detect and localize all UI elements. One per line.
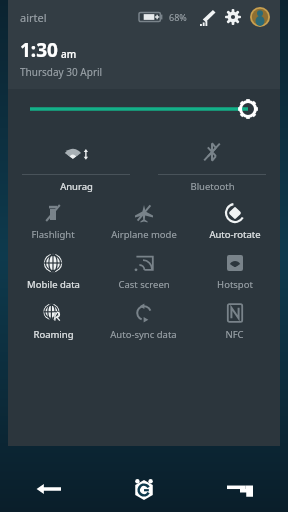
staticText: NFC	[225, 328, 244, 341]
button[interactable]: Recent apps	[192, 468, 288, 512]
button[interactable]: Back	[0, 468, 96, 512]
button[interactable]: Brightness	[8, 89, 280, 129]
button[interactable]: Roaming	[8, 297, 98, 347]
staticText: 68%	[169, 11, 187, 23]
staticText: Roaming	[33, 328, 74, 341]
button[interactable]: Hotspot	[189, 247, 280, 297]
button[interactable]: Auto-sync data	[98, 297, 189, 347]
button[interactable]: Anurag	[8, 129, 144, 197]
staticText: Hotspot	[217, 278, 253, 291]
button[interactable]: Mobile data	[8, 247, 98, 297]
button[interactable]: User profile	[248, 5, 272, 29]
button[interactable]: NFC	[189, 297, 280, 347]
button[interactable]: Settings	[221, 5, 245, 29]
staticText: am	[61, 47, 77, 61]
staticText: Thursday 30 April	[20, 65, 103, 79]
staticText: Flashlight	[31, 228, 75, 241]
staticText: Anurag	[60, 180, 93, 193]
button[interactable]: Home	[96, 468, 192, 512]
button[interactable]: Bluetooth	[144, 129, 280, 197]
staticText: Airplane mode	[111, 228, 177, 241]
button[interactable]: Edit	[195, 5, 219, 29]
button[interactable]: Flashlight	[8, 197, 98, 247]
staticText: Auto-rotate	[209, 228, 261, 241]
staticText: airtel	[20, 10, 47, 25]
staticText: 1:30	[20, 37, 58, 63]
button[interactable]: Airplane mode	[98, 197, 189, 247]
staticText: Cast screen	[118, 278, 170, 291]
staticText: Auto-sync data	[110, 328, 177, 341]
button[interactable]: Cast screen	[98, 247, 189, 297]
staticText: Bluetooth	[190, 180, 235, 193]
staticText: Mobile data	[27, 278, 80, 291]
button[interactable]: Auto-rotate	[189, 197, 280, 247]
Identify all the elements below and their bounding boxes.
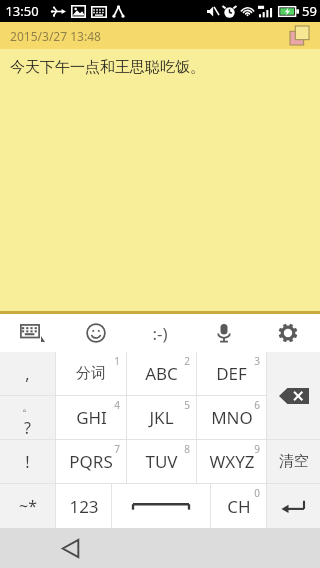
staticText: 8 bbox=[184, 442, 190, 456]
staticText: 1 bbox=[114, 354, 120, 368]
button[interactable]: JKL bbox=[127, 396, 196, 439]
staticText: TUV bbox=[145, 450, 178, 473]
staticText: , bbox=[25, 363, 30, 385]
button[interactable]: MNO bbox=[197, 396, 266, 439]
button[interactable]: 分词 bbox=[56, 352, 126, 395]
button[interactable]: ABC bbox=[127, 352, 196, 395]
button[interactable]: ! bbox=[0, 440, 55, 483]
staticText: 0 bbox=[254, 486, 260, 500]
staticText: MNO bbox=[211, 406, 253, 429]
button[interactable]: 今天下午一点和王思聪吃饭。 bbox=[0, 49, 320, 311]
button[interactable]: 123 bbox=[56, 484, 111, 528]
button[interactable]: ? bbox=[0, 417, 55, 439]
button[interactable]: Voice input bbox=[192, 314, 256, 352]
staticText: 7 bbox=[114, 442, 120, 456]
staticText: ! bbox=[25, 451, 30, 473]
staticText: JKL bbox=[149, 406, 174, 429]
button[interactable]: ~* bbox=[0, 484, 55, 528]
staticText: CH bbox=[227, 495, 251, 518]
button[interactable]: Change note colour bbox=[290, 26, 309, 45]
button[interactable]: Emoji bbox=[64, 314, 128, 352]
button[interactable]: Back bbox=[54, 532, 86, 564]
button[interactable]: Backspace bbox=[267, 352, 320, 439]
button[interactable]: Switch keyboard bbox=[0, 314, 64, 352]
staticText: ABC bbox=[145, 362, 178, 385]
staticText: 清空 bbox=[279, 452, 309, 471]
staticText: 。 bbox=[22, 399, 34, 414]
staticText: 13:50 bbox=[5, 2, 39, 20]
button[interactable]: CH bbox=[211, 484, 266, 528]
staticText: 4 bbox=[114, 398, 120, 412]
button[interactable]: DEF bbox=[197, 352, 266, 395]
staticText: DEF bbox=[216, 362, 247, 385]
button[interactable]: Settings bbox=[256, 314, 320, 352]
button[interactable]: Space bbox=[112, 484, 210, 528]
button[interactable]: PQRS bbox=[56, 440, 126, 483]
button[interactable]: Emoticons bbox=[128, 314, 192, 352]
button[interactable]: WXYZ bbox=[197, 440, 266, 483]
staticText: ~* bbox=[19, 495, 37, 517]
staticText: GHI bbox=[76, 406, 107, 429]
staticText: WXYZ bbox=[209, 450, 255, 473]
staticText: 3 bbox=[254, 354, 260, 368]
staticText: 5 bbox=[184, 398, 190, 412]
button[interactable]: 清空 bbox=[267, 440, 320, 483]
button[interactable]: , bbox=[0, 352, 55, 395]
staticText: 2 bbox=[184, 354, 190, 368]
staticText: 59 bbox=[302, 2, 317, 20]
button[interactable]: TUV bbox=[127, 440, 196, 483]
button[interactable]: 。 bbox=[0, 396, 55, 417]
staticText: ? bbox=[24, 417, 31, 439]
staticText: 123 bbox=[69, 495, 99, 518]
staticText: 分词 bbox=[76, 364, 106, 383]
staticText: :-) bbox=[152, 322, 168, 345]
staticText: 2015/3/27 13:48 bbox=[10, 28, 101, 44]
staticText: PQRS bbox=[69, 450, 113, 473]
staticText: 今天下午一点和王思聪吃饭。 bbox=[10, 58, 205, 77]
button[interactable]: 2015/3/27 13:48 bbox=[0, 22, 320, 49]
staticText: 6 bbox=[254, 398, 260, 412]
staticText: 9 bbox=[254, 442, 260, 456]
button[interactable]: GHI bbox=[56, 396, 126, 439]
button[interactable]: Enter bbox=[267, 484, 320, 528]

--

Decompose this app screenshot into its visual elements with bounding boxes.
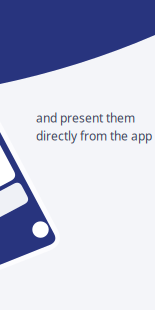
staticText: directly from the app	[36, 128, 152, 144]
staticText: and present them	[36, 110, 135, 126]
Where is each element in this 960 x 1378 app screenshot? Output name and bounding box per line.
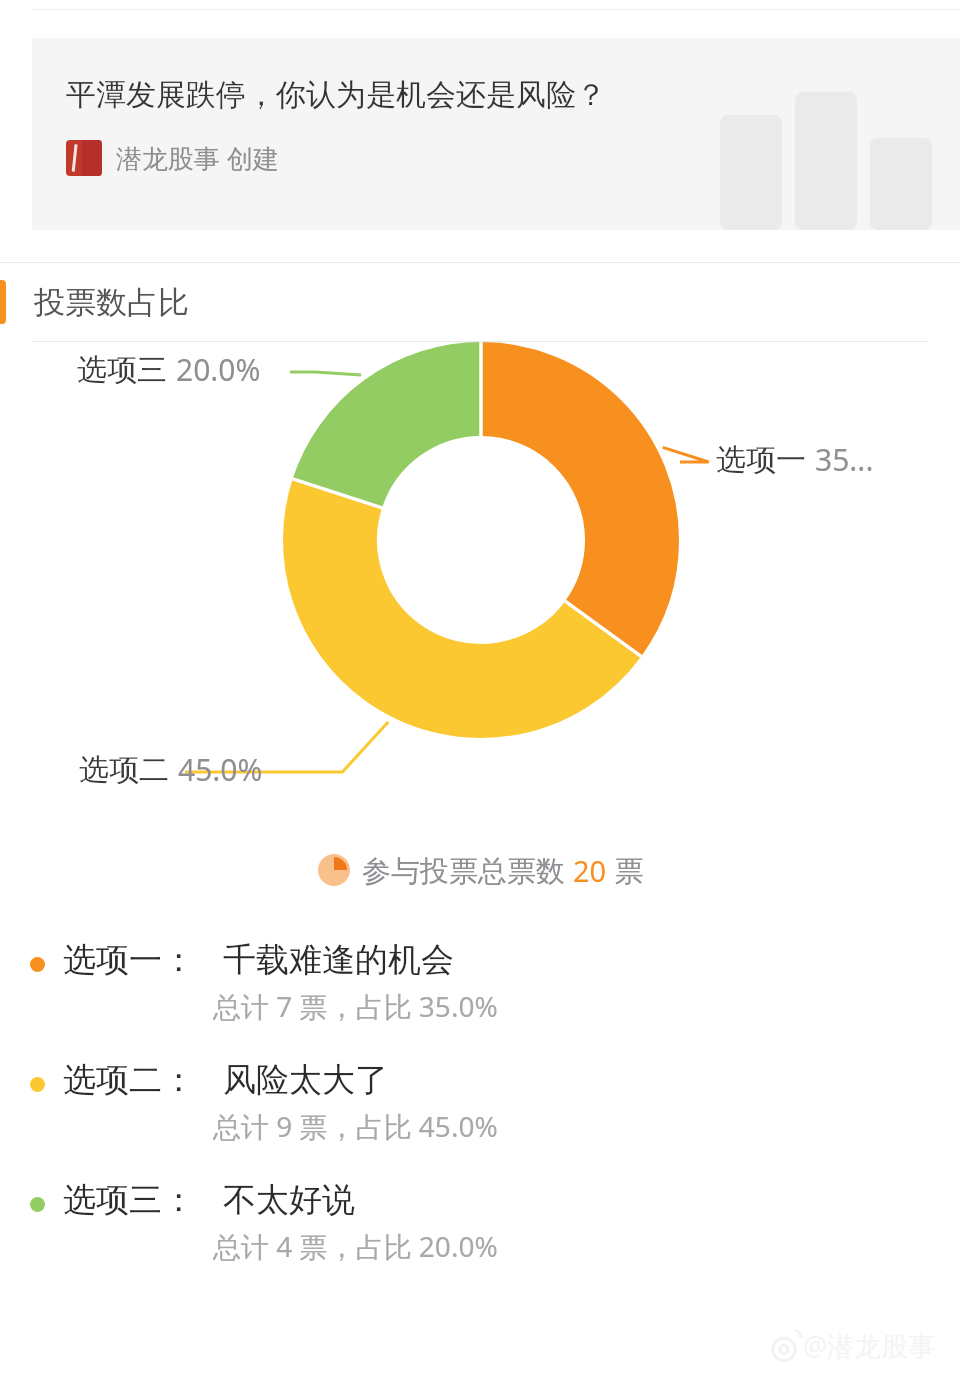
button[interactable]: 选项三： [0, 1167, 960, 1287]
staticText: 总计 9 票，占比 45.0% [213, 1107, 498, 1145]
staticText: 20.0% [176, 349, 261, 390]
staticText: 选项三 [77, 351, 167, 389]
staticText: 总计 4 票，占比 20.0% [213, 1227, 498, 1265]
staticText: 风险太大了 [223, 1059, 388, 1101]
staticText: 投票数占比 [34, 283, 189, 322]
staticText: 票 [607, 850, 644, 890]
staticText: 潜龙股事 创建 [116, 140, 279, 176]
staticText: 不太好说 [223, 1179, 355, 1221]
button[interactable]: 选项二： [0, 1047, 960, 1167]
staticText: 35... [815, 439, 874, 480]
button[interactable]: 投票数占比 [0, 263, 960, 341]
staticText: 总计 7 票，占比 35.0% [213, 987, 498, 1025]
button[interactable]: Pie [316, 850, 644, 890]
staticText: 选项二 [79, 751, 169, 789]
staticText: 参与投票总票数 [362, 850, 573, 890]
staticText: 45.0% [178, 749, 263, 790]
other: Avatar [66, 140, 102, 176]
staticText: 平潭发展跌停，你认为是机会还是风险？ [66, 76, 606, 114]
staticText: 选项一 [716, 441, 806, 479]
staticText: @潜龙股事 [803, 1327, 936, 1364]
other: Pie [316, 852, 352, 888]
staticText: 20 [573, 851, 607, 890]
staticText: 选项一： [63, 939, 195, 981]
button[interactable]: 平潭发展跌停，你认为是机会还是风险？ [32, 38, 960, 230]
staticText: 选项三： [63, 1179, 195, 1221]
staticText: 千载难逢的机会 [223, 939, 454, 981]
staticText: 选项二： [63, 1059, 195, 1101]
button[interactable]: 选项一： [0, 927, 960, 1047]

---

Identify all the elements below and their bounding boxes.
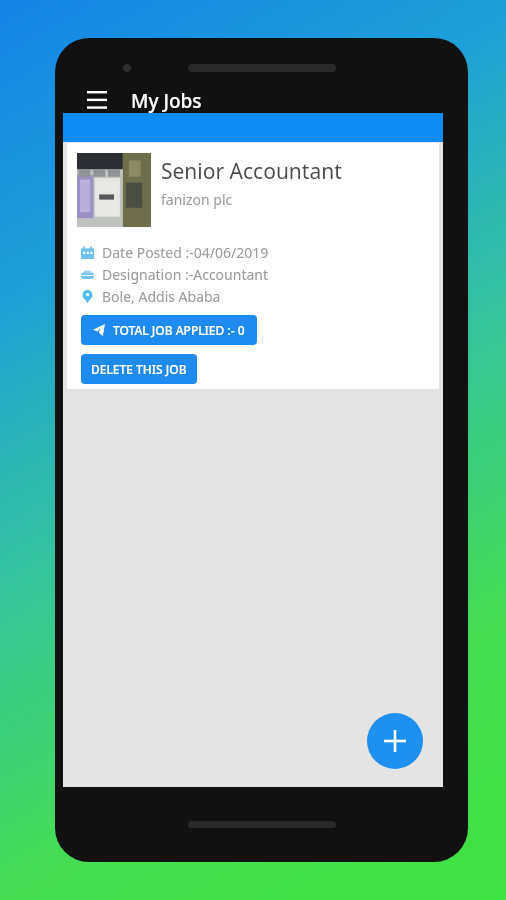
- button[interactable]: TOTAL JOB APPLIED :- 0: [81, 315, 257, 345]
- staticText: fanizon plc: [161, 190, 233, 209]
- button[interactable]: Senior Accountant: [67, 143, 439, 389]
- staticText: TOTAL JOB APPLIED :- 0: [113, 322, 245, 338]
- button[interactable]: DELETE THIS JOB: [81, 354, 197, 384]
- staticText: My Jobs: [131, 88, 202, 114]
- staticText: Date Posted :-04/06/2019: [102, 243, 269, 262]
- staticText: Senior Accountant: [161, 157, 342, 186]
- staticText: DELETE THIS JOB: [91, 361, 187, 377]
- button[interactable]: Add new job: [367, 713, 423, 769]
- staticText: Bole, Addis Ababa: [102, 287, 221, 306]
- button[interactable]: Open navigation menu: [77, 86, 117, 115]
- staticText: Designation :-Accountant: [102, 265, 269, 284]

▶ [TASK DETAILS]: Pull out all lines containing the word "Bluetooth" from the entries above.

▶ [EXERCISE RESULT]:
button[interactable]: Bluetooth	[144, 129, 280, 197]
staticText: Bluetooth	[190, 180, 235, 193]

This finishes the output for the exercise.